La banlieue est dépeinte à travers des portraits savoureux. Il y a la psy de la mairie, du genre qui « sent le Parapoux », le prof d’éducation civique qui « se la joue prophète social », Nabil « un mec plein d’ambition », qui veut « carrément participer au « Bigdil » et gagner la voiture ». Et puis, il y a celle qu’un patron raciste appelle « la Fatma », parce que « ça doit bien le faire marrer […] d’appeler tous les arabes Fatma, tous les noirs Mamadou et tous les chinois Ping-Pong ». C’est la maman de Doria, une battante, une bosseuse. Les personnages sont tellement justes qu’ils en deviennent palpables.

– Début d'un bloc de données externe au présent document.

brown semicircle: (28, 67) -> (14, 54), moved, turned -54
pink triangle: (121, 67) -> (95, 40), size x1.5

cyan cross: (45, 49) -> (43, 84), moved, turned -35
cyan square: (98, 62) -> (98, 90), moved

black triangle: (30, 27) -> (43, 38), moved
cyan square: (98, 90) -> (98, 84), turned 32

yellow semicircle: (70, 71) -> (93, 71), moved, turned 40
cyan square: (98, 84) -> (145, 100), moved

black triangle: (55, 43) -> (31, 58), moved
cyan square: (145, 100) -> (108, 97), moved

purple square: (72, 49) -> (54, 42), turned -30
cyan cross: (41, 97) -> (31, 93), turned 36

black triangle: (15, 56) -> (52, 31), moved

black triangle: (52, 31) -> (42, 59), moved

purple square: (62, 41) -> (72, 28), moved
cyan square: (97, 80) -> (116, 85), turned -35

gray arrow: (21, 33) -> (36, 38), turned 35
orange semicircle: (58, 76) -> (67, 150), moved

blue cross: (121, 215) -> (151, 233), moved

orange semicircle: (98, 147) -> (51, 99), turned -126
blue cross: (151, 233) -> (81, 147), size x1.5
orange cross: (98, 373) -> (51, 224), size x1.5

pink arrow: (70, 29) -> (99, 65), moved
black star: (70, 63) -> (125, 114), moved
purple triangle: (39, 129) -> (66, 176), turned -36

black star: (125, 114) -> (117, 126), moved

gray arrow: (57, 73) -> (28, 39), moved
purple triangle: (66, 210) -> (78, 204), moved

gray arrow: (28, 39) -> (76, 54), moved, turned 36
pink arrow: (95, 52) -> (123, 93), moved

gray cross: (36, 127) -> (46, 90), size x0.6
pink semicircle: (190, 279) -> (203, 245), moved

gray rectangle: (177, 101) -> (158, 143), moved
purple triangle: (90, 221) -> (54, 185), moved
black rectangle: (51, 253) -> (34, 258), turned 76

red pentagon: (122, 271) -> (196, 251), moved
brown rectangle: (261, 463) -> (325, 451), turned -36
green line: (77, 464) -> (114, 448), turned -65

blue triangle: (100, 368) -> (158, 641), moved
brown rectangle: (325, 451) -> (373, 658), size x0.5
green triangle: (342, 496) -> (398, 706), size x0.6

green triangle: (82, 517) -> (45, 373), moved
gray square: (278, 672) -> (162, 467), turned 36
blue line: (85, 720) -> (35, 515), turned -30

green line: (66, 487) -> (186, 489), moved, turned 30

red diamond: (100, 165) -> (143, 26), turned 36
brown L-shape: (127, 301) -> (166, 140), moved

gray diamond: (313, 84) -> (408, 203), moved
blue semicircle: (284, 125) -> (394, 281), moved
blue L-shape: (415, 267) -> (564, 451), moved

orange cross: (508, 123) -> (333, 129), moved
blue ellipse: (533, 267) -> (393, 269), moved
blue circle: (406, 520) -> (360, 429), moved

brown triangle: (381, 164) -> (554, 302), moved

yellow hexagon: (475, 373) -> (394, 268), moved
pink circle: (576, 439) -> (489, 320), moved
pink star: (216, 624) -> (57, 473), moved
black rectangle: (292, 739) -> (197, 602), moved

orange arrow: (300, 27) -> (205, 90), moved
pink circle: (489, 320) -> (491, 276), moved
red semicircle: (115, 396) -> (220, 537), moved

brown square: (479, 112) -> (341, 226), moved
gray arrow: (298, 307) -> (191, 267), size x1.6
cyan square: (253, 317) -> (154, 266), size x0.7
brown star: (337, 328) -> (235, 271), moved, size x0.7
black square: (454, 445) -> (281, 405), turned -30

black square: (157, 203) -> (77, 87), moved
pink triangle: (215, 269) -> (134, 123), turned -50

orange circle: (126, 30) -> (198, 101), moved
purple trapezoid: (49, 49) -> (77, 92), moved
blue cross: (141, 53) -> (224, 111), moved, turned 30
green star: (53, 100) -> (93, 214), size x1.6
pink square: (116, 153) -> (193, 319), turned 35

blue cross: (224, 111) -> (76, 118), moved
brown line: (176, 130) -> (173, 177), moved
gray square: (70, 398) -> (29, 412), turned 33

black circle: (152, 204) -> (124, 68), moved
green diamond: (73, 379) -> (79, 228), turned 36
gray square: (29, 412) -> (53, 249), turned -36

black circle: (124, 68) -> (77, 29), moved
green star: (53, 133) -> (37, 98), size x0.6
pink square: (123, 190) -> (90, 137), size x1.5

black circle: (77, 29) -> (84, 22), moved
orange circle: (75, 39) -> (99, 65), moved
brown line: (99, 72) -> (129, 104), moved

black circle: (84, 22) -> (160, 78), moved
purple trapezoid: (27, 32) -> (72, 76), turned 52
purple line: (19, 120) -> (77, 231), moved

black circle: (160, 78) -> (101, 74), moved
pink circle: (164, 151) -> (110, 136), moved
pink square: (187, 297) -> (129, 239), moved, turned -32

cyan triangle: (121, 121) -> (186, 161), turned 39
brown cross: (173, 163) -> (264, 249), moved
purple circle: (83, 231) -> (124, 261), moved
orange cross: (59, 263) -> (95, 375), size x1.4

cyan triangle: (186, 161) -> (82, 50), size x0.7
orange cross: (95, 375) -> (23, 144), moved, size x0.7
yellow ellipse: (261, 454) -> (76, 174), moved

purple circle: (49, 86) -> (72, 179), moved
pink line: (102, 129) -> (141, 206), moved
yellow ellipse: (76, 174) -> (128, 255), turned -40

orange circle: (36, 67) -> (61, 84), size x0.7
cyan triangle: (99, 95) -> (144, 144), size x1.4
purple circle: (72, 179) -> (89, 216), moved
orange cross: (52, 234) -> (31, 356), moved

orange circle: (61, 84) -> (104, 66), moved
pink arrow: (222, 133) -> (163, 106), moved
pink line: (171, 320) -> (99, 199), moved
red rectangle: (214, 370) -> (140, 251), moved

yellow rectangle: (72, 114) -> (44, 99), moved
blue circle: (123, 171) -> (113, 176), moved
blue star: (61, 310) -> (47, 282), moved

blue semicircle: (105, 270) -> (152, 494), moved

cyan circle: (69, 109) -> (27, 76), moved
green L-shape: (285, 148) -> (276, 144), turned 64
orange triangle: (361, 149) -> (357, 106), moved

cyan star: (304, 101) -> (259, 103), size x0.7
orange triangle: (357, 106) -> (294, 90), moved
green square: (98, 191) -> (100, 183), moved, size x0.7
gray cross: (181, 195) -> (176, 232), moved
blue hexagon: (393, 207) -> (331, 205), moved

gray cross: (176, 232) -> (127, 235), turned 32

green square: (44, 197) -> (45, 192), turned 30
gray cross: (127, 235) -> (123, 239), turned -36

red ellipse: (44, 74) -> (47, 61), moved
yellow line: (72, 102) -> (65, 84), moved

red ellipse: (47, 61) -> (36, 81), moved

Par leur biais, Faïza parvient à nous faire toucher du doigt une réalité. Le regard, faussement naïf, de Doria véhicule une vision différente de la vie dans une cité, à la fois tendre et sans concession.
Pas de sous-littérature mais une littérature nouvelle. L’auteure a le sens du dialogue. Les mots sonnent justes, le message passe. L’écriture est maîtrisée, la construction parfaite. Les bons mots s’enchaînent, dans un langage qui est le sien, l’argot des banlieues.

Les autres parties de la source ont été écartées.